According to Dr Barbara Lane, an expert commissioned by the Grenfell Tower inquiry, the cladding put on the building used material that did not meet fire safety standards, while the system as a whole was not capable of effectively preventing the inferno spreading.

Professor Luke Bisby explained in his report to the inquiry that the main reason the fire spread was the polyethylene-filled ACM rainscreen in the cladding. He also said combustible insulation, the presence of cavities and the use of combustible window frames added to the spread of the blaze.

Brokenshire revealed that remediation work has started on two thirds of buildings in the social housing sector. The Government is funding the removal and replacement of potentially dangerous ACM cladding on buildings over 18 metres owned by social landlords, with costs estimated at £400 million.

‘We’ve made it clear that we expect building owners in the private sector to not pass costs on to leaseholders. To that end, I recently met leaseholders and put their concerns to representatives from industry at a number of roundtables,’ Brokenshire said.

‘Some in the sector, such as Barratt Developments, Legal & General and Taylor Wimpey, are doing the right thing and taking responsibility. I urge all others to follow. The private sector must step up and I am not ruling anything out if they do not,’ he added.

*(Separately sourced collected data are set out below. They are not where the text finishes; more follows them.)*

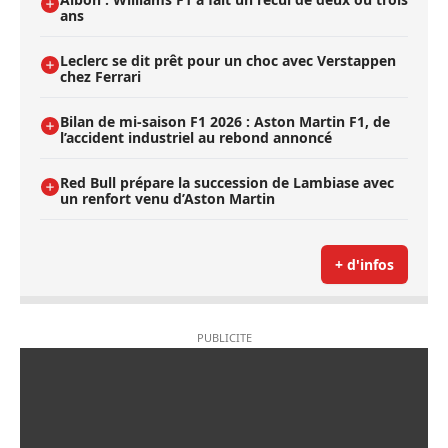
ans
Leclerc se dit prêt pour un choc avec Verstappen
chez Ferrari
Bilan de mi-saison F1 2026 : Aston Martin F1, de
l’accident industriel au rebond annoncé
Red Bull prépare la succession de Lambiase avec
un renfort venu d’Aston Martin
+ d'infos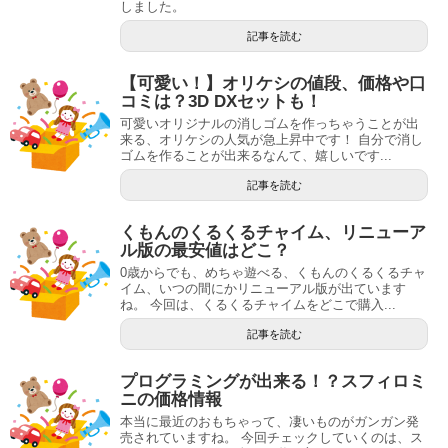
しました。
記事を読む
【可愛い！】オリケシの値段、価格や口
コミは？3D DXセットも！
可愛いオリジナルの消しゴムを作っちゃうことが出
来る、オリケシの人気が急上昇中です！ 自分で消し
ゴムを作ることが出来るなんて、嬉しいです...
記事を読む
くもんのくるくるチャイム、リニューア
ル版の最安値はどこ？
0歳からでも、めちゃ遊べる、くもんのくるくるチャ
イム、いつの間にかリニューアル版が出ています
ね。 今回は、くるくるチャイムをどこで購入...
記事を読む
プログラミングが出来る！？スフィロミ
ニの価格情報
本当に最近のおもちゃって、凄いものがガンガン発
売されていますね。 今回チェックしていくのは、ス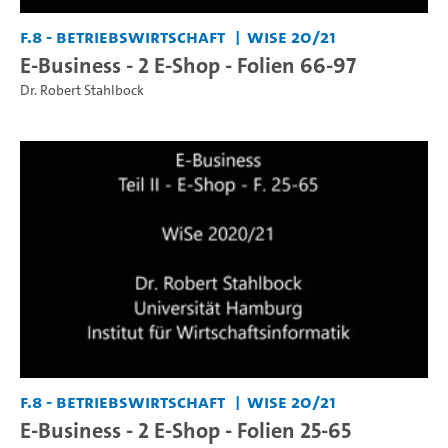
F.8 - Betriebswirtschaft
WiSe 20/21
E-Business - 2 E-Shop - Folien 66-97
Dr. Robert Stahlbock
F.8 - Betriebswirtschaft
WiSe 20/21
E-Business - 2 E-Shop - Folien 25-65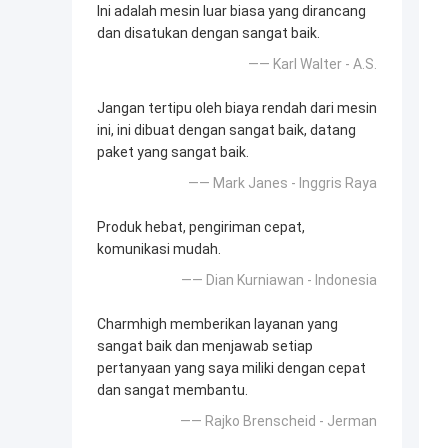
Ini adalah mesin luar biasa yang dirancang
dan disatukan dengan sangat baik.
—— Karl Walter - A.S.
Jangan tertipu oleh biaya rendah dari mesin
ini, ini dibuat dengan sangat baik, datang
paket yang sangat baik.
—— Mark Janes - Inggris Raya
Produk hebat, pengiriman cepat,
komunikasi mudah.
—— Dian Kurniawan - Indonesia
Charmhigh memberikan layanan yang
sangat baik dan menjawab setiap
pertanyaan yang saya miliki dengan cepat
dan sangat membantu.
—— Rajko Brenscheid - Jerman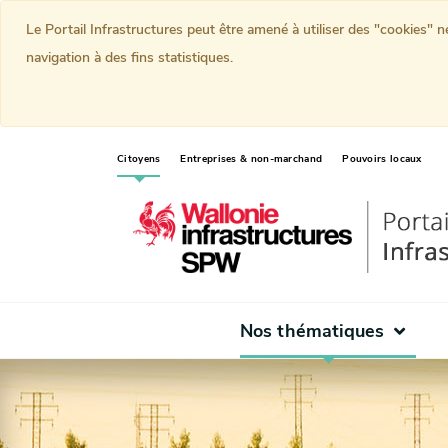
Le Portail Infrastructures peut être amené à utiliser des "cookies" 
navigation à des fins statistiques.
(current)
Citoyens
Entreprises & non-marchand
Pouvoirs locaux
Nos thématiques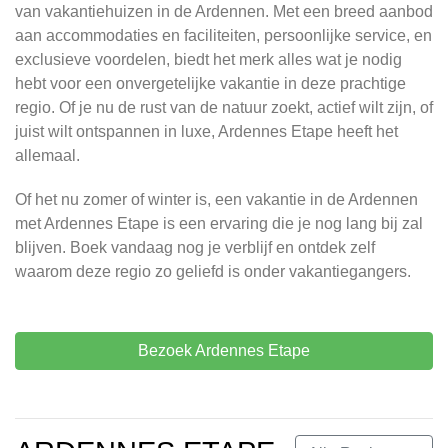
van vakantiehuizen in de Ardennen. Met een breed aanbod
aan accommodaties en faciliteiten, persoonlijke service, en
exclusieve voordelen, biedt het merk alles wat je nodig
hebt voor een onvergetelijke vakantie in deze prachtige
regio. Of je nu de rust van de natuur zoekt, actief wilt zijn, of
juist wilt ontspannen in luxe, Ardennes Etape heeft het
allemaal.
Of het nu zomer of winter is, een vakantie in de Ardennen
met Ardennes Etape is een ervaring die je nog lang bij zal
blijven. Boek vandaag nog je verblijf en ontdek zelf
waarom deze regio zo geliefd is onder vakantiegangers.
Bezoek Ardennes Etape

Since the official review the Government has announced it intends to ban the use of combustible materials on the external walls of high rise residential buildings, subject to consultation which Brokenshire revealed will be published next week.

Meanwhile, London Assembly members have agreed a unanimous motion calling for further urgent safeguards for London residents. ‘One year on, it is extremely concerning to see that a significant number of Londoners are still exposed to the risks and dangers of highly combustible cladding in their homes. This is absolutely unacceptable,’ said Tom Copley who proposed the motion.

‘Grenfell has left an indelible mark on our city, and we need to ensure that no such disaster is ever repeated. This is why I am calling upon the Mayor, and the chairman of the London Assembly, to write to the Government to suggest a number of measures that will prevent the future use of combustible cladding and stretch the scope of their policies to protect private tenants,’ he revealed.